We welcome news that people living with HIV can now get injections every two months, which will make Cabenuva a much more attractive option. Cabenuva must be given as a shot in the buttocks in a medical office and having to go to the doctor monthly can be challenging.
It’s critical that people living with HIV have a wide range of treatment options. The bi-monthly, longer-acting injectable is an important addition to the landscape. The bi-monthly shot is likely to be a great option for people living with HIV who have challenges taking a daily pill, such as people who are unhoused, adolescents, or people who use drugs. One-third of people living with HIV in Illinois are not engaged in HIV treatment; providing a suite of medication delivery choices is critical.
Taking Cabenuva every other month will be much less expensive (wholesale acquisition cost of $48,708/month for 12 injections vs. $36,531 six times a year). The cost for six injections a year is competitive with other commonly-used HIV pills. This lower cost may increase Medicaid, Medicare, and private insurance coverage of Cabenuva and reduce prior authorization requirements, which will streamline access for people living with HIV and reduce the administrative burden for providers.
We can’t talk about HIV without talking about racial health disparities. Black Americans make up 46% of Illinoisians living with HIV but 14% of the state’s population, and Latino/a/e/x people are 17.5% of people living with HIV but 20% of the state’s population.

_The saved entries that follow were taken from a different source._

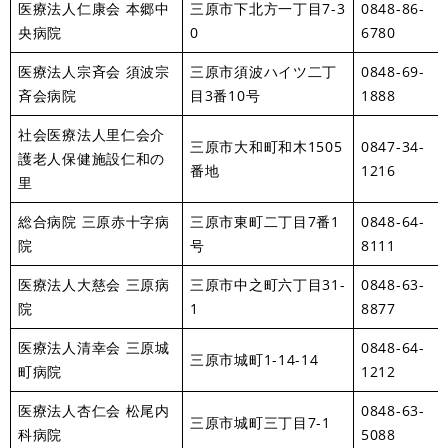
医療法人仁康会 本郷中
三原市下北方一丁目7-3
0848-86-
央病院
0
6780
医療法人宗斉会 須波宗
三原市須波ハイツ二丁
0848-69-
斉会病院
目3番10号
1888
社会医療法人里仁会介
三原市大和町和木1505
0847-34-
護老人保健施設仁和の
番地
1216
里
総合病院 三原赤十字病
三原市東町二丁目7番1
0848-64-
院
号
8111
医療法人大慈会 三原病
三原市中之町六丁目31-
0848-63-
院
1
8877
医療法人清幸会 三原城
0848-64-
三原市城町1-14-14
町病院
1212
医療法人杏仁会 松尾内
0848-63-
三原市城町三丁目7-1
科病院
5088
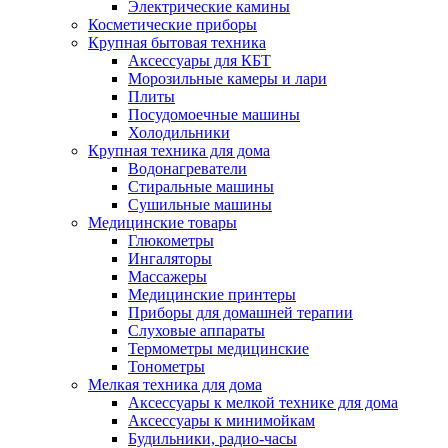
Электрические камины
Косметические приборы
Крупная бытовая техника
Аксессуары для КБТ
Морозильные камеры и лари
Плиты
Посудомоечные машины
Холодильники
Крупная техника для дома
Водонагреватели
Стиральные машины
Сушильные машины
Медицинские товары
Глюкометры
Ингаляторы
Массажеры
Медицинские принтеры
Приборы для домашней терапии
Слуховые аппараты
Термометры медицинские
Тонометры
Мелкая техника для дома
Аксессуары к мелкой технике для дома
Аксессуары к минимойкам
Будильники, радио-часы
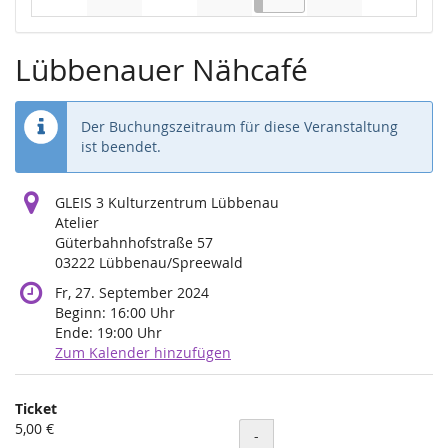
Keine Veranstaltungen
Keine Veranstaltungen
Keine Veranstaltungen
Keine Veranstaltungen
Keine Veranstaltung
Keine Veran
Lübbenauer Nähcafé
Der Buchungszeitraum für diese Veranstaltung
ist beendet.
GLEIS 3 Kulturzentrum Lübbenau
Atelier
Güterbahnhofstraße 57
03222 Lübbenau/Spreewald
Fr, 27. September 2024
Beginn:
16:00
Uhr
Ende:
19:00
Uhr
Zum Kalender hinzufügen
Produkte
Ticket
Unkategorisierte
5,00 €
Menge
-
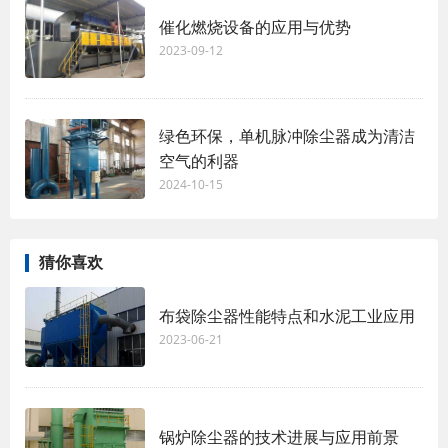
催化燃烧设备的应用与优势
2023-09-12
绿色环保，单机脉冲除尘器成为清洁
空气的利器
2024-10-15
猜你喜欢
布袋除尘器性能特点和水泥工业应用
2023-06-21
锅炉除尘器的技术进展与应用前景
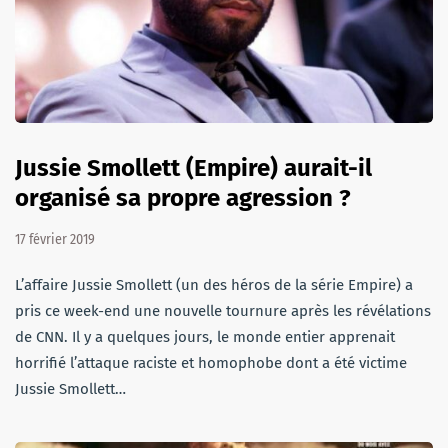
Jussie Smollett (Empire) aurait-il
organisé sa propre agression ?
17 février 2019
L’affaire Jussie Smollett (un des héros de la série Empire) a
pris ce week-end une nouvelle tournure après les révélations
de CNN. Il y a quelques jours, le monde entier apprenait
horrifié l’attaque raciste et homophobe dont a été victime
Jussie Smollett…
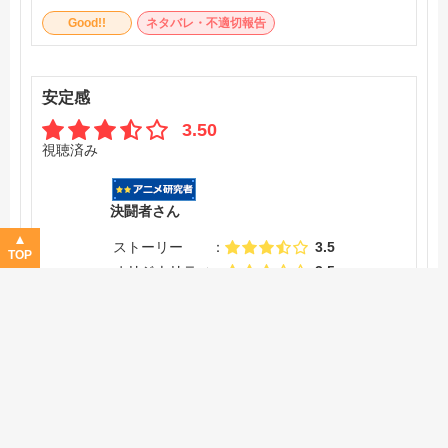
Good!!
ネタバレ・不適切報告
安定感
3.50
視聴済み
決闘者さん
ストーリー
3.5
TOP
オリジナリティ
3.5
作画
3.5
音楽
3.5
キャラ
3.5
声優
3.5
レビュー詳細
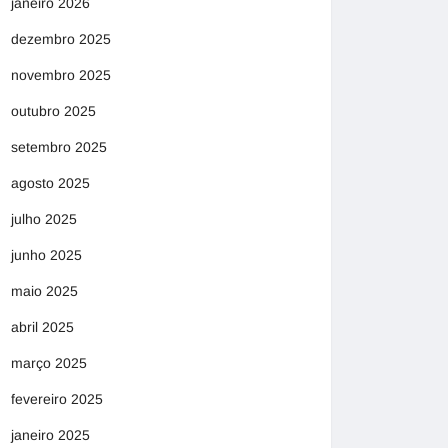
janeiro 2026
dezembro 2025
novembro 2025
outubro 2025
setembro 2025
agosto 2025
julho 2025
junho 2025
maio 2025
abril 2025
março 2025
fevereiro 2025
janeiro 2025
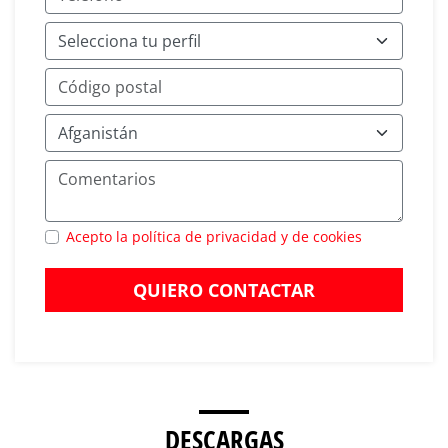
Acepto la política de privacidad y de cookies
QUIERO CONTACTAR
DESCARGAS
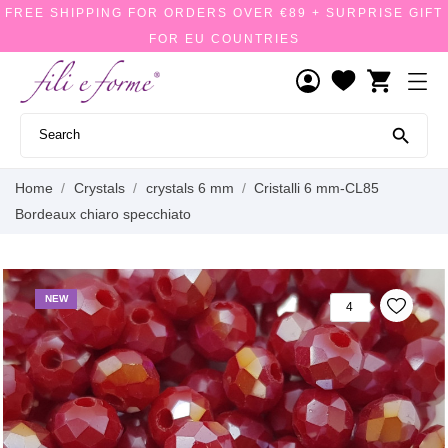
FREE SHIPPING FOR ORDERS OVER €89 + SURPRISE GIFT
FOR EU COUNTRIES
shopping_cart

Home
Crystals
crystals 6 mm
Cristalli 6 mm-CL85
Bordeaux chiaro specchiato
NEW
4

Medical mistrust runs deep among Black and Latine people, as we’ve seen from disparities in COVID vaccine uptake. Substantial investments are needed to educate people living with HIV about longer-acting treatment options, with a focus on the most marginalized communities to ensure equitable uptake.

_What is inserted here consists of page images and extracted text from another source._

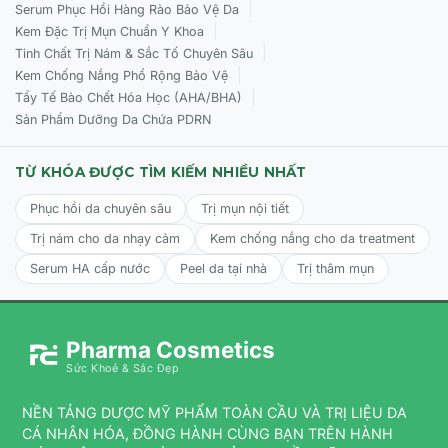
|
Serum Phục Hồi Hàng Rào Bảo Vệ Da
|
Kem Đặc Trị Mụn Chuẩn Y Khoa
|
Tinh Chất Trị Nám & Sắc Tố Chuyên Sâu
|
Kem Chống Nắng Phổ Rộng Bảo Vệ
|
Tẩy Tế Bào Chết Hóa Học (AHA/BHA)
Sản Phẩm Dưỡng Da Chứa PDRN
TỪ KHÓA ĐƯỢC TÌM KIẾM NHIỀU NHẤT
Phục hồi da chuyên sâu
Trị mụn nội tiết
Trị nám cho da nhạy cảm
Kem chống nắng cho da treatment
Serum HA cấp nước
Peel da tại nhà
Trị thâm mụn
Pharma Cosmetics
Sức Khoẻ & Sắc Đẹp
NỀN TẢNG DƯỢC MỸ PHẨM TOÀN CẦU VÀ TRỊ LIỆU DA
CÁ NHÂN HÓA, ĐỒNG HÀNH CÙNG BẠN TRÊN HÀNH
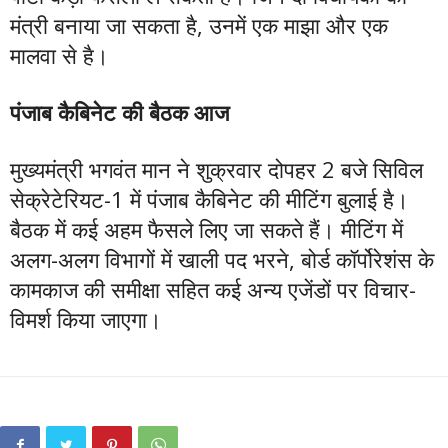
मंत्री बनाया जा सकता है, उनमें एक माझा और एक
मालवा से है।
पंजाब कैबिनेट की बैठक आज
मुख्यमंत्री भगवंत मान ने शुक्रवार दोपहर 2 बजे सिविल
सेक्रेटेरियट-1 में पंजाब कैबिनेट की मीटिंग बुलाई है।
बैठक में कई अहम फैसले लिए जा सकते हैं। मीटिंग में
अलग-अलग विभागों में खाली पद भरने, बोर्ड कॉर्पोरेशंस के
कामकाज की समीक्षा सहित कई अन्य एजेंडों पर विचार-
विमर्श किया जाएगा।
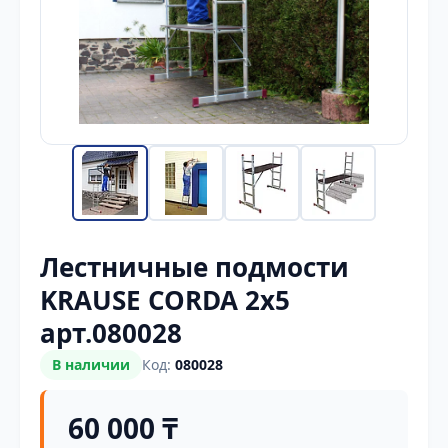
Лестничные подмости
KRAUSE CORDA 2х5
арт.080028
В наличии
Код:
080028
60 000 ₸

OSP: Might there be any other HIV treatments in development your organization is keeping a hopeful eye on?
JP: There are other long-acting medications in development from other companies, including Gilead and Merck. At least one drug in the pipeline is a monthly pill, which would be a game-changer. We are optimistic that one of these will pan out.
We are excited that the FDA in December 2021 approved Apretude, an every-other-month injectable for HIV prevention also made by ViiV. The drug includes one of the components of Cabenuva. Apretude is incredibly effective at preventing people from becoming infected with HIV and gives us great hope.
However, insurance coverage may be challenging because there’s a widely available generic pill for HIV prevention that’s just $30 a month, compared to the wholesale acquisition cost of $3,700 per dose for Apretude.
The US has the opportunity to end the HIV epidemic – a goal that President Biden has embraced and that we have put into action in Illinois with the Getting to Zero Illinois strategy. New, longer-acting forms of HIV treatment and prevention have the potential to accelerate our progress towards those goals, but only if combined with substantial investments in the supports people living with HIV need to consistently engage in health care. This includes safe and affordable housing, culturally competent on-demand behavior health services, social marketing campaigns to decrease HIV stigma and homophobia, and initiatives to increase trust in the health care system.